From today, Cantabrians can download the Uber app to request a ride wherever they are in the city.
As part of the launch, Uber is offering five free rides over the next two weeks.
Announcing the launch, Uber said that ridesharing "opens up exciting new possibilities for residents and visitors alike. Heading into the CBD for a meal or glass of wine is now an appealing option; commuters can choose whether to leave their car at home or share a ride; and small businesses can open up without worrying about their proximity to transport hubs or parking space."
"In a city rebuilding for a strong and sustainable future, we believe that ridesharing will be a positive for Cantabrians and the local economy and will contribute to making Christchurch a more livable, economically vibrant and better connected place to be."
Uber is now available in more than 400 cities around the world and its popularity with both customers and drivers might be due in large part to its successful marriage of demand and supply.
A new study into the economics of Uber has found that it beats older-school rivals.
In economics, capacity utilisation is jargon for how much of your available resources are being used at any given time. For taxi drivers, that means how often you have a passenger in your backseat. And when it comes to this metric, taxi-rival Uber Technologies is winning.
The ride-sharing company's driver-passenger matching technology, flexible labor supply and exemption from licensing regulations that hurt efficiency are giving it a leg up when it comes to securing customers and keeping the meters ticking, according to a new National Bureau of Economic Research paper.

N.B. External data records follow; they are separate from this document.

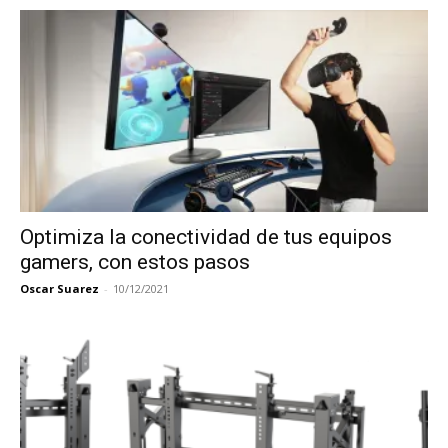
Optimiza la conectividad de tus equipos
gamers, con estos pasos
Oscar Suarez
-
10/12/2021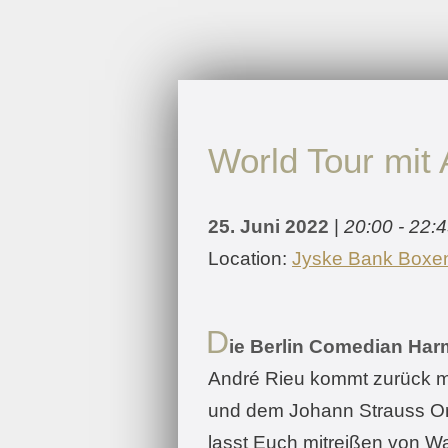
Zum
Inhalt
springen
World Tour mit
25. Juni 2022
|
20:00 - 22:
Location:
Jyske Bank Boxe
D
ie Berlin Comedian Har
André Rieu kommt zurück mit
und dem Johann Strauss Orch
lasst Euch mitreißen von W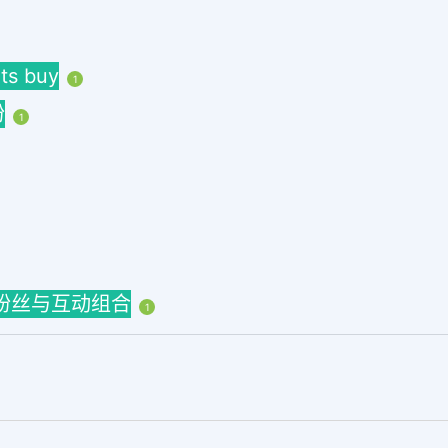
ts buy
1
粉
1
ns粉丝与互动组合
1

Measuring either the amount of time drivers have a passenger in the car, or the share of miles they drive with a rider - which were the two sets of data available in the five cities surveyed - Princeton University researchers Judd Cramer and Alan B. Krueger found that the capacity utilization rate is on average 38 per cent higher for Uber drivers than for cabbies.
In Los Angeles, traditional taxi drivers have a passenger in the car for 40.7 per cent of the miles they drive. By contrast, Uber drivers have a passenger in the car for 64.2 per cent of their miles, or a 58 per cent higher capacity utilization rate. In Seattle, the other city surveyed with mileage data, Uber drivers were 41 per cent more productive.
When measured by time, Uber drivers in Boston, San Francisco and New York on average have a passenger in their car about half the time their smartphone app is turned on. That compares to a range of 32 per cent of the shift for taxi drivers in Boston to 49.5 per cent for cabbies in New York.
The service's use of internet-based mobile technology to connect passengers and drivers certainly contributes to its efficiency, according to the report. It makes sense: tapping your smartphone screen a few minutes before you need a ride is often easier than waiting on a street corner and hoping an empty cab drives past.
Meanwhile Uber allows drivers to set their own shifts, and when combined with their use of so-called surge pricing that increases fares during times of increased ridership, supply and demand are more smoothly matched.
Uber drivers are also exempt from regulations that prevent taxi drivers who drop off a passenger in a jurisdiction outside the one that granted their occupational license from picking up another customer in the same location.
Given their 38 percent advantage, Uber drivers could charge 28 per cent less than traditional taxis and still earn the same amount per hour under certain assumptions, including ignoring fixed costs, according to Cramer and Krueger.
That may be one reason investors last year valued the company at $62.5 billion, more than Ford, General Motors and 80 per cent of companies in the S&P 500.